One hot summer day, to be precise, one Friday the thirteenth of August, at about a quarter to three in the afternoon, I fell in love. Well, it was a hot day sometime in August 1980, and I’ll tell you soon why I don’t really know the time of day. What I can tell you for sure is that it was day 285 on the Iran hostage calendar, and the brunette sitting next to me at the bar asked me what time it was. Couldn’t she see I wasn’t wearing a watch? Oh, I get it. Duh!
I didn’t have a watch, but she had a ring the size of a Rolex. She knew I was just passing through. The backpack said “hitchhiker” as much as the ring said “married.”
“Need a ride?” she asked.
“To L.A.” I said, just in case she was talking about a car. Maybe I should have said, “Yeah baby!” But I wasn’t as cool back then. Besides, she didn’t look anything like a “yeah baby.” She was more like, “See, how she leans her cheek upon her hand! O that I were a glove upon that hand that I might touch that cheek!”
It wasn’t a Shakespeare kind of joint though. Kern County, California could be in parts of Khuzestan, Iran: Nothing but oil rigs, tanker trucks and scorpions. She smelled way too nice to be an oil rig, and she moved way too fast for a tanker truck. So fast she made me forget all about the scorpion part. The first sip of my Budweiser tasted like her lipstick. She didn’t even ask; just grabbed the bottle from me and put her mouth on it.
A pack of males at the pool table got whiff of the stranger poaching in their territory. Usually that’s no big deal; worst case, I’d take my hand off her knee and run. I’d rather some thug laugh at me than totally aablamboo my face. But this was the 285th day of the hostage crisis. Day 1 or 2 or even 20 was probably safe with this crowd. But after 285 days, even the coma cases knew something was going down at the Emma Sea in Teran–wherever that was. I just hoped she wouldn’t ask me where I was from, because no way I was going to be “Persian.” Hiding a personal embarrassment is one thing. But when your people do something shameful, disowning them hurts more than taking blows for them.
“So, where’re you from?” She asked inevitably.
“Iran,” I replied, nervously darting an eye to the pool table gang. One of the guys was so big he racked the balls from the same end of the table he stood to break from. There was more steak on him than you could get from a heifer.

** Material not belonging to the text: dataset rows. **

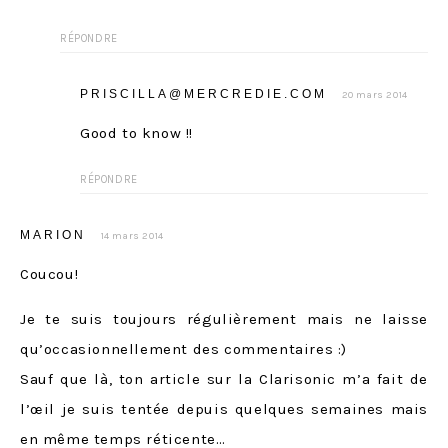
RÉPONDRE
PRISCILLA@MERCREDIE.COM
20 mars 2014
Good to know !!
RÉPONDRE
MARION
14 mars 2014
Coucou!
Je te suis toujours régulièrement mais ne laisse
qu’occasionnellement des commentaires :)
Sauf que là, ton article sur la Clarisonic m’a fait de
l’œil je suis tentée depuis quelques semaines mais
en même temps réticente…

“His name’s Big Meat,” she explained. “And he’s going kill you, Sweetie.”
“Why? I didn’t even lay a finger him.”
“You don’t have to.”
“Look, I don’t like this hostage thing any more than Big Beef.”
“Big Meat,” she corrected with a salami roll gesture. “’Cuz he’s so…”
“Look, if it were up to me,” I stammered, “The hostages would be home already.”
“Won’t make a difference to Big Meat,” she said sadly shaking her head.
“So he’s going to kill me just because I’m Iranian?”
“No Hon,” she sighed, slipping her hand out of mine. “He’s going kill you just because he’s my husband.”
Did I mention scorpions?
I planted a quick kiss on the surprised face of the beautiful arachnid, and took off running. She had just saved me from having it out with Big Meat over Iran.